What we do

Temwa works in remote, rural areas of northern Malawi – where poverty and climate change are a daily reality. 

Our aim is to develop thriving, inclusive and self-reliant communities that are able to transform their own futures.

At the heart of everything we do is our commitment to community-led development: we empower communities to identify their own challenges and solutions. Working together with the people we support, our interlinked projects help break the poverty cycle and create lasting, sustainable change for the future.

Agriculture and forestry

Nine in ten people in Nkhata Bay North are farmers, and almost 60% of the population live on just over 50p a day. They depend on the land and local forests for survival. But poverty is forcing them to use these resources unsustainably – making the same problems worse. 

In the last 20 years, a quarter of the forest in Nkhata Bay district has been destroyed. At the same time, climate change has led to increased droughts and floods. The extreme weather and degrading land make it difficult for farming communities to make a living to feed and support their families.

Building climate-resilient livelihoods

Temwa works with the disadvantaged farming communities in Nkhata Bay North to build sustainable livelihoods that give families income and food, while protecting the local environment. 

We train farmers in sustainable farming methods that help them adapt to the changing climate. We provide business training and support to farmer groups which can then flourish into forest-friendly community enterprises. 

Temwa Carbon Balance

The Temwa Carbon Balance scheme offers organisations and individuals an opportunity to balance their CO2 emissions. We do this through community tree planting, sustainable farming and community-led management of local natural resources. You can read more here

Read more about Temwa’s achievements in Agriculture and Forestry in the 2020 Agriculture and Forestry Report.

Health

In Nkhata Bay North, 16% of the population is HIV-positive – this means that nearly every household is affected by HIV or AIDS in some way.

The area is so remote that it’s extremely difficult for people to access healthcare facilities or receive health education. As a result, many people who are HIV-positive struggle to get the support and treatment they need. Additionally, there remains a stigma surrounding HIV and AIDS, which leads to people avoiding being tested and sometimes not taking medicine.

Our health programme works to address the devastating effects of HIV and AIDS through two projects: Mobile Voluntary Counselling and Testing, and Straight Talking. We often run these in conjunction with other community engagement activities, such as interactive theatre and awareness campaigns run by our voluntary Peer Educators, who are located around the district.

Mobile Voluntary Counselling and Testing

Our Mobile Voluntary Counselling and Testing (MVCT) project helps to create behavioural change by raising awareness of the importance of regular testing, and empowering people to seek help and reduce the spread of HIV.

There are only four health centres in the area, so people have to walk for up to nine hours to get to their nearest services. Our mobile clinics take HIV testing to places which are beyond the reach of regular health services. This increases awareness of and information about HIV and AIDS, as well as enabling people to get tested and therefore treated.

Straight Talking

The Straight Talking project combines two activities: AIDS Action Clubs, and HIV Support Groups. Together, these initiatives raise awareness of HIV and AIDS, and support those who are HIV-positive to live full and healthy lives.

AIDS Action Clubs

We’ve established an AIDS Action Club (AAC) in each of the 40 schools in Nkhata Bay North. These clubs raise awareness of and prevent the spread of HIV and AIDS, bringing together pupils to learn and share information through singing, poetry and interactive drama.

HIV Support Groups

We run eight HIV Support Groups for adults, and four Teen Clubs for HIV-positive young people aged between 15 and 25. These groups meet regularly and provide a space where people can come together to support each other and work to combat the stigma associated with HIV and AIDS. Group facilitators provide advice on good nutrition and how to take medication correctly, as well as information on how to live positively with HIV.

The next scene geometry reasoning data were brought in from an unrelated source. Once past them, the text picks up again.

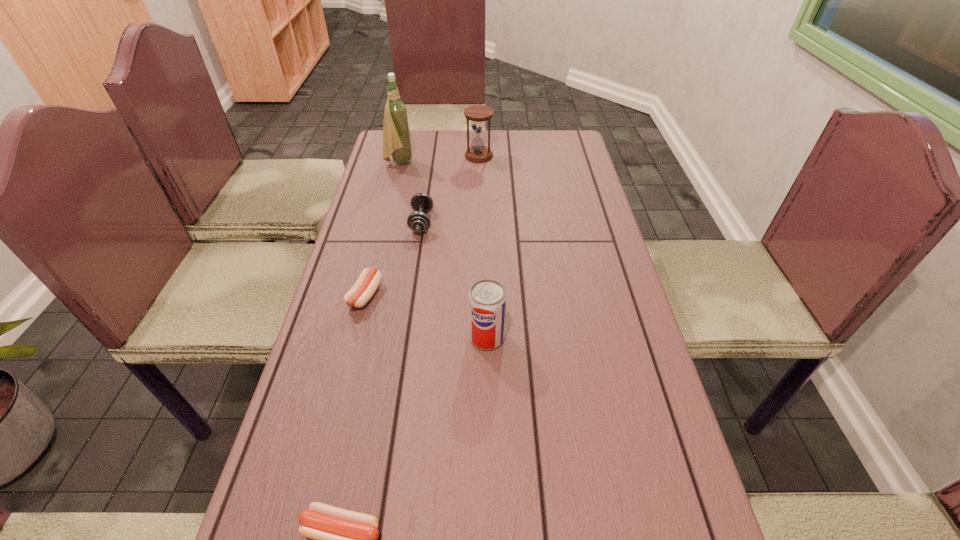 The width and height of the screenshot is (960, 540). I want to click on unoccupied area between the fifth farthest object and the third nearest object, so click(x=426, y=316).

The height and width of the screenshot is (540, 960). Identify the location of free point between the wine bottle and the fourth tallest object. (410, 192).

At what (x,y) coordinates should I click in order to perform the action: click on free space between the fourth nearest object and the wine bottle. Please return your answer as a coordinate pair (x, y). This screenshot has width=960, height=540. Looking at the image, I should click on (410, 192).

Select which object is the closest to the farther sausage. Please provide its 2D coordinates. Your answer should be formatted as a tuple, i.e. [(x, y)], where the tuple contains the x and y coordinates of a point satisfying the conditions above.

[(418, 221)]

Identify which object is the fourth nearest to the fourth nearest object. Please provide its 2D coordinates. Your answer should be formatted as a tuple, i.e. [(x, y)], where the tuple contains the x and y coordinates of a point satisfying the conditions above.

[(487, 300)]

The width and height of the screenshot is (960, 540). I want to click on vacant area in the image that satisfies the following two spatial constraints: 1. on the front-facing side of the wine bottle; 2. on the right side of the fifth farthest object, so click(355, 338).

Locate an element on the screen. This screenshot has height=540, width=960. vacant space that satisfies the following two spatial constraints: 1. on the back side of the third shortest object; 2. on the front-facing side of the tallest object is located at coordinates (430, 162). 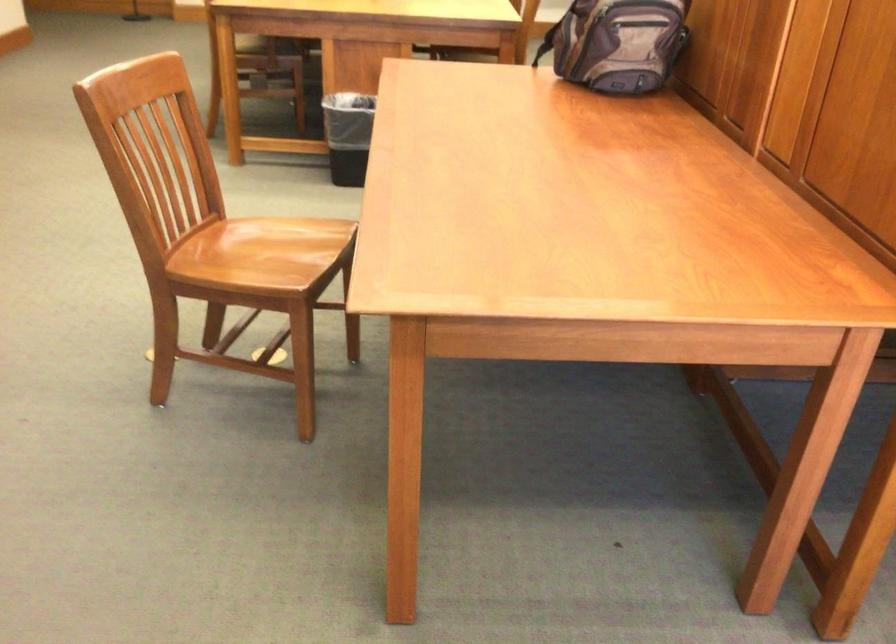 This screenshot has height=644, width=896. What do you see at coordinates (262, 240) in the screenshot?
I see `the chair sitting surface` at bounding box center [262, 240]. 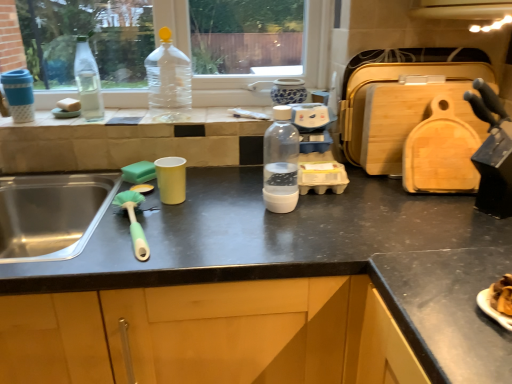 Identify the location of vacant area to the right of transparent plastic bottle at center, arranged as the third bottle when viewed from the back. (316, 209). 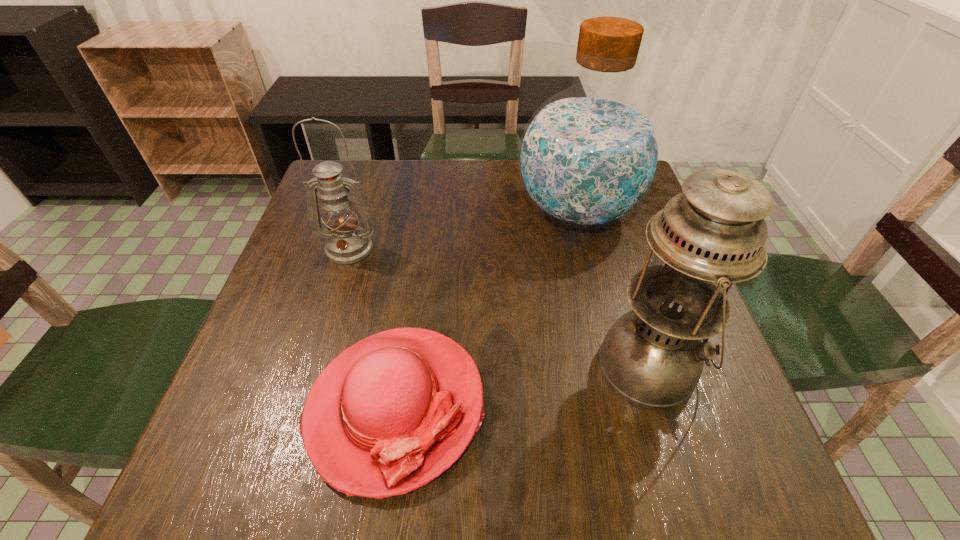 Identify the location of object present at the near edge. The image size is (960, 540). (389, 414).

The height and width of the screenshot is (540, 960). I want to click on oil lamp that is at the left edge, so click(346, 243).

The width and height of the screenshot is (960, 540). In order to click on hat at the left edge in this screenshot , I will do `click(389, 414)`.

This screenshot has width=960, height=540. What are the coordinates of `water jug positioned at the right edge` in the screenshot? It's located at (589, 155).

Locate an element on the screen. oil lamp at the right edge is located at coordinates (712, 235).

The image size is (960, 540). Identify the location of object located in the near left corner section of the desktop. (389, 414).

The image size is (960, 540). I want to click on object that is at the far right corner, so click(589, 155).

In the image, there is a desktop. At what (x,y) coordinates should I click in order to perform the action: click on free region at the far edge. Please return your answer as a coordinate pair (x, y). Image resolution: width=960 pixels, height=540 pixels. Looking at the image, I should click on (403, 199).

Find the location of a particular element. The height and width of the screenshot is (540, 960). vacant area at the near edge is located at coordinates (554, 488).

You are a GUI agent. You are given a task and a screenshot of the screen. Output one action in this format:
    pyautogui.click(x=<x>, y=<y>)
    Task: Click on the blank space at the left edge of the desktop
    The width and height of the screenshot is (960, 540).
    Given the screenshot: What is the action you would take?
    pyautogui.click(x=346, y=269)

Read more about Temwa’s Health programme in our 2020 Annual Health Report

Education

Literacy rates in Malawi are very low: only around two in three adults, and one in five 5-9 year olds, are able to read and write.

This affects people’s future education and employment opportunities, making it harder to break out of poverty.

Early Grade Literacy

To raise the level of education in Nkhata Bay North, our Early Grade Literacy project develops primary school children’s reading and writing skills. We do this through a range of activities, including after school literacy clubs, spelling competitions between schools, and community literacy fairs.

Usisya community library

The community library in the village of Usisya, which we built in 2007, continues to provide the broader community with access to books, educational materials and national newspapers.

Nick Webber Trust secondary school bursaries

Whilst primary school in Malawi is free, secondary school is not, meaning that only 25% of children go on to receive a secondary education. Through our Nick Webber Trust bursaries, we enable secondary school age children to continue their education. The bursaries are given to gifted students from the most vulnerable families who aren’t able to afford school fees.

In the 2016/17 school year, we’re supporting 31 students with school fees, writing materials, transport, uniforms and pocket money.